----- Dataset extract -----
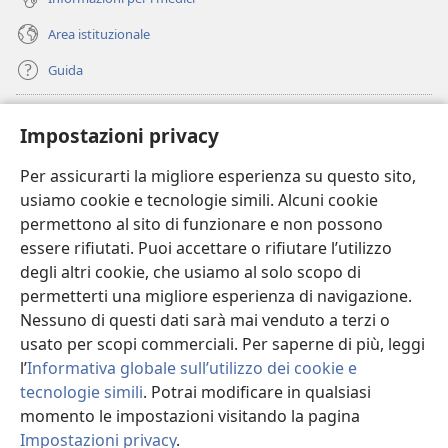
Area istituzionale
Guida
Donazioni
(apre
Impostazioni privacy
una
nuova
Per assicurarti la migliore esperienza su questo sito,
BIBLIOTECA ONLINE Watchtower
(apre
finestra)
usiamo cookie e tecnologie simili. Alcuni cookie
una
®
JW Hub
permettono al sito di funzionare e non possono
nuova
(apre
finestra)
essere rifiutati. Puoi accettare o rifiutare l’utilizzo
una
®
JW Library
nuova
degli altri cookie, che usiamo al solo scopo di
finestra)
permetterti una migliore esperienza di navigazione.
®
Watchtower Library
Nessuno di questi dati sarà mai venduto a terzi o
usato per scopi commerciali. Per saperne di più, leggi
l’
Informativa globale sull’utilizzo dei cookie e
tecnologie simili
. Potrai modificare in qualsiasi
Copyright
© 2026 Watch Tower Bible and Tract Society of Pennsylvania.
momento le impostazioni visitando la pagina
CONDIZIONI D’USO
|
INFORMATIVA SULLA PRIVACY
|
IMPOSTAZIONI
Impostazioni privacy
.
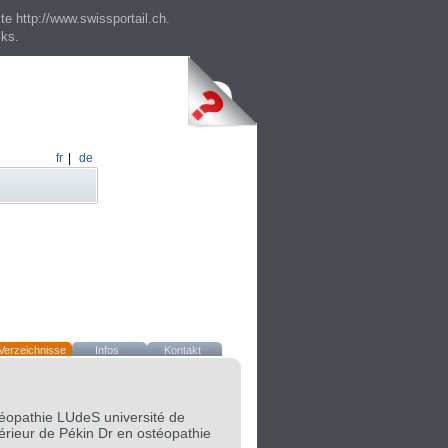
te http://www.swissportail.ch.
cks.
fr
|
de
Verzeichnisse
Infos
Kontakt
téopathie LUdeS université de
rieur de Pékin Dr en ostéopathie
-----
_Task objective:_ Supply the count of lines in the entries that include "tecnologie", and no other text.

_Reply:_ 2